Token strikes delay 3 million letters in Germany
Services union Verdi said 800 of its members had walked off the job in nine sorting centers.
Berlin -- Hundreds of German postal workers came out on token strikes Monday ahead of a ballot on an unlimited shutdown in support of demands for increased pay.
Services union Verdi said 800 of its members had walked off the job in nine sorting centers, including Berlin, Dresden, Duisburg, Hanover, Hamburg and Stuttgart.
Some 3 million deliveries were delayed, according to the union, Germany's second largest with some 2.2 million members in total.
Verdi is to ballot its members starting Friday on an all-out strike that could begin on May 2, the first major strike in the sector since 1994.

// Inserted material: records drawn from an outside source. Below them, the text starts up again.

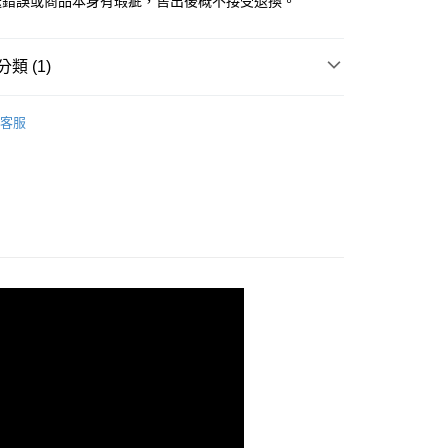
送錯誤或商品本身有瑕疵，售出後概不接受退換。
類 (1)
KE 日本吳竹
ZIG 彩繪毛筆
客服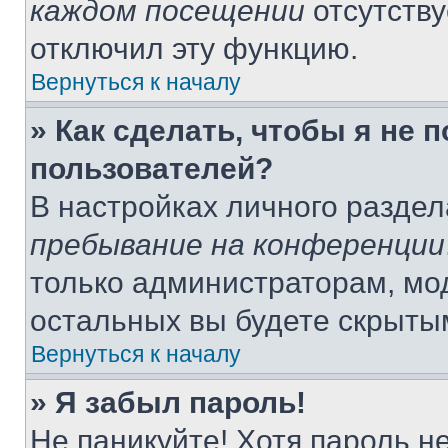
каждом посещении
отсутству
отключил эту функцию.
Вернуться к началу
» Как сделать, чтобы я не 
пользователей?
В настройках личного разде
пребывание на конференции
только администраторам, мо
остальных вы будете скрыты
Вернуться к началу
» Я забыл пароль!
Не паникуйте! Хотя пароль н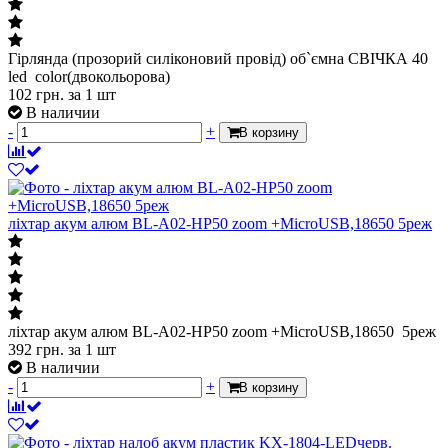
Гірлянда (прозорий силіконовий провід) об`ємна СВІЧКА 40
led color(двокольорова)
102
грн.
за 1 шт
В наличии
-
+
В корзину
ліхтар акум алюм BL-A02-HP50 zoom +MicroUSB,18650 5реж
ліхтар акум алюм BL-A02-HP50 zoom +MicroUSB,18650 5реж
392
грн.
за 1 шт
В наличии
-
+
В корзину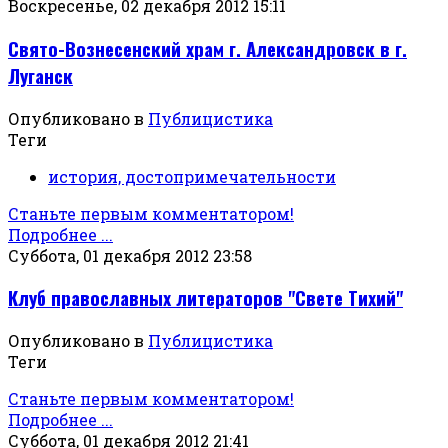
Воскресенье, 02 декабря 2012 15:11
Свято-Вознесенский храм г. Александровск в г.
Луганск
Опубликовано в
Публицистика
Теги
история, достопримечательности
Станьте первым комментатором!
Подробнее ...
Суббота, 01 декабря 2012 23:58
Клуб православных литераторов "Свете Тихий"
Опубликовано в
Публицистика
Теги
Станьте первым комментатором!
Подробнее ...
Суббота, 01 декабря 2012 21:41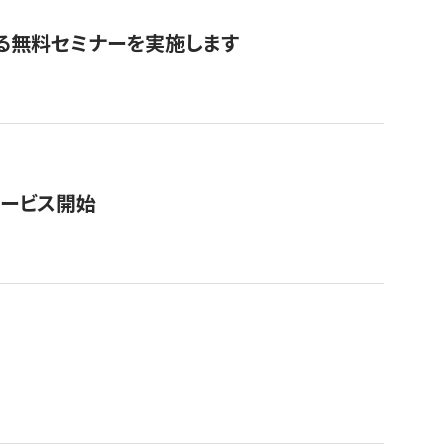
る無料セミナーを実施します
サービス開始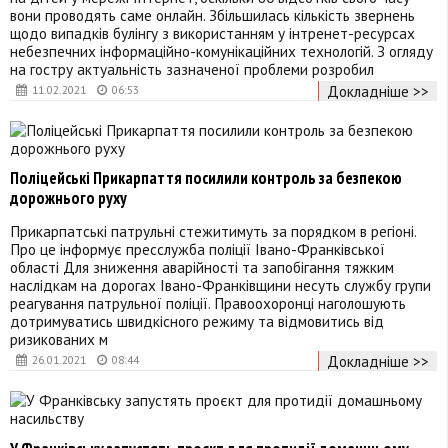
вони проводять саме онлайн. Збільшилась кількість звернень
щодо випадків булінгу з використанням у інтренет-ресурсах
небезпечних інформаційно-комунікаційних технологій. З огляду
на гостру актуальність зазначеної проблеми розробил
Докладніше >>
11.02.2021
06:53
Поліцейські Прикарпаття посилили контроль за безпекою
дорожнього руху
Прикарпатські патрульні стежитимуть за порядком в регіоні.
Про це інформує пресслужба поліції Івано-Франківської
області Для зниження аварійності та запобігання тяжким
наслідкам на дорогах Івано-Франківщини несуть службу групи
реагування патрульної поліції. Правоохоронці наголошують
дотримуватись швидкісного режиму та відмовитись від
ризикованих м
Докладніше >>
26.01.2021
08:44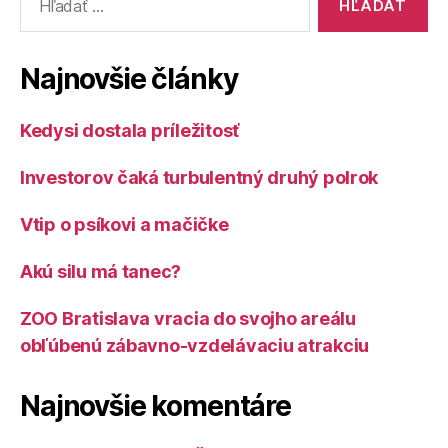
Najnovšie články
Kedysi dostala príležitosť
Investorov čaká turbulentný druhý polrok
Vtip o psíkovi a mačičke
Akú silu má tanec?
ZOO Bratislava vracia do svojho areálu
obľúbenú zábavno-vzdelávaciu atrakciu
Najnovšie komentáre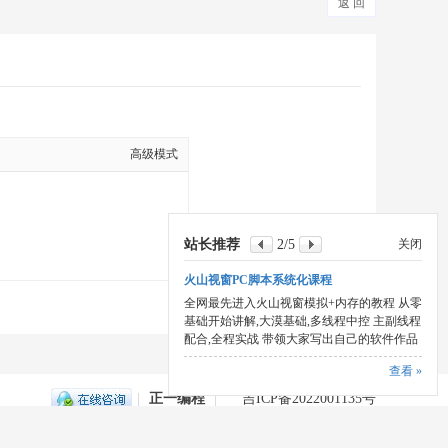
返 回
高级模式
站长推荐
2
/5
关闭
火山视窗PC脚本系统化课程
本版积分规则
全网最先进入火山视窗模拟+内存的教程 从零
基础开始讲解,大漠基础,多线程中控 主副线程
配合,全程实战 带领大家写出自己的软件作品
查看 »
|
正一编程
|
吉ICP备2022001135号
T+8, 2026-8-7 21:11
, Processed in 0.089953 second(s), 19 queries .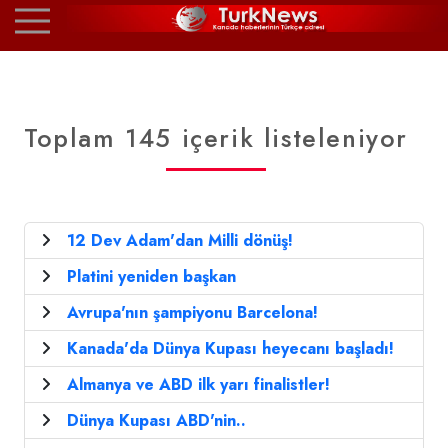
Toplam 145 içerik listeleniyor
12 Dev Adam'dan Milli dönüş!
Platini yeniden başkan
Avrupa'nın şampiyonu Barcelona!
Kanada'da Dünya Kupası heyecanı başladı!
Almanya ve ABD ilk yarı finalistler!
Dünya Kupası ABD'nin..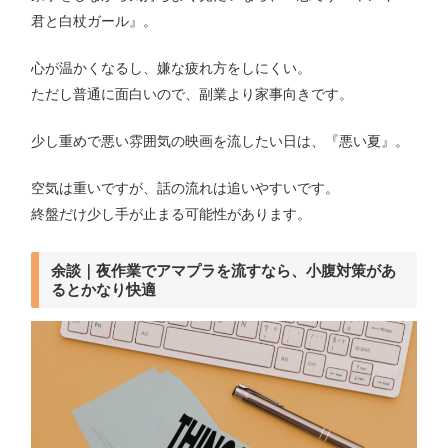
君と白杖ガール』。
心が温かくなるし、嫌な疲れ方をしにくい。
ただし普通に面白いので、副業より家事向きです。
少し重めで悪い雰囲気の映画を流したい日は、『悪い夏』。
空気は重いですが、話の流れは追いやすいです。
終盤だけ少し手が止まる可能性があります。
余談｜夜作業でアマプラを流すなら、小腹対策があ
るとかなり快適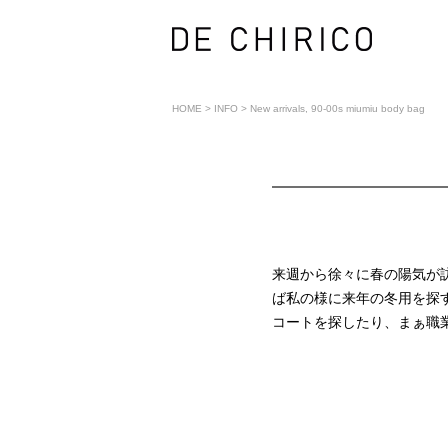
HOME
>
INFO
>
New arrivals, 90-00s miumiu body bag
来週から徐々に春の陽気が
ば私の様に来年の冬用を探
コートを探したり、まぁ職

Deutsche Post, the former state mail monopoly, indicated it was prepared to move on its latest offer that would give postal workers a rise over two years of 5.5 percent in exchange for longer working hours.
The offer was "not the last word," Human Resources head Walter Scheurle told the daily Sueddeutsche Zeitung.
Verdi said the offer meant a 41-hour working week and the loss of 12,500 out of 130,000 jobs.
Deutsche Post has been largely privatized over recent years, with the German state no longer holding a majority stake. It lost the last of its monopoly rights - letter delivery - at the beginning of this year.